Three hours more and they came to an enormous crack in the crust of the earth. A huge canyon sat athwart the path, and the truck and trailer were beside it. A rope stretched across the chasm. Again, no sign of life.

“Pray they left the gas,” Beth said.

This landing spot was even rougher than the one with the shoot-out, but there were no bandits this time. No Germans, either. Nobody at all, just the sighing wind of an emptiness even the Tibetans didn’t want. Beth topped off her tank with the German spare fuel while Hood got more by siphoning the German truck dry. She put three canisters in the biplane’s storage compartment while he hid the rest behind a rock. If they survived, this was the only way they’d get back.
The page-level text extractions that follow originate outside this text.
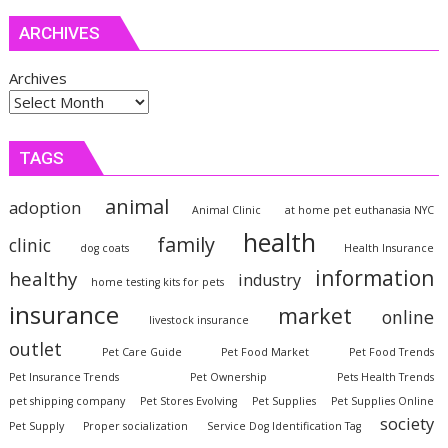
ARCHIVES
Archives
TAGS
animal
adoption
Animal Clinic
at home pet euthanasia NYC
health
family
clinic
dog coats
Health Insurance
information
healthy
industry
home testing kits for pets
insurance
market
online
livestock insurance
outlet
Pet Care Guide
Pet Food Market
Pet Food Trends
Pet Insurance Trends
Pet Ownership
Pets Health Trends
pet shipping company
Pet Stores Evolving
Pet Supplies
Pet Supplies Online
society
Pet Supply
Proper socialization
Service Dog Identification Tag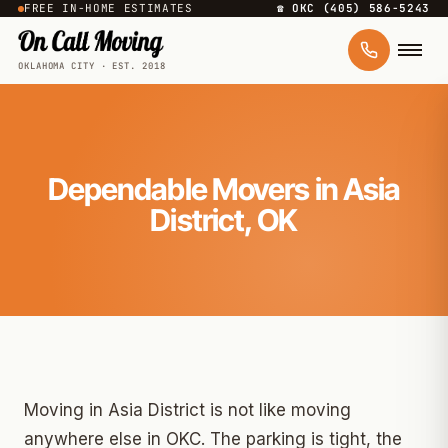
FREE IN-HOME ESTIMATES
☎ OKC (405) 586-5243
OKLAHOMA CITY · EST. 2018
Dependable Movers in Asia
District, OK
Moving in Asia District is not like moving
anywhere else in OKC. The parking is tight, the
Then they took off again, the engine throaty as they clawed over the precipitous canyon. It was getting late.

There was a range of snowy hills they barely skimmed over, boot tracks in the snow, and then a barren basin. The Kunluns beyond were a frozen rampart that stretched as far as the eye could see. When they saw the river, Hood pointed and Beth nodded, following it. The waterfall was a white beacon miles away, and when they flew near, it seemed to be spurting from the cliff face. The canyon was a cleft too narrow to see into. Odd.

They circled. Down at the base of the waterfall, Hood spotted abandoned bundles of equipment.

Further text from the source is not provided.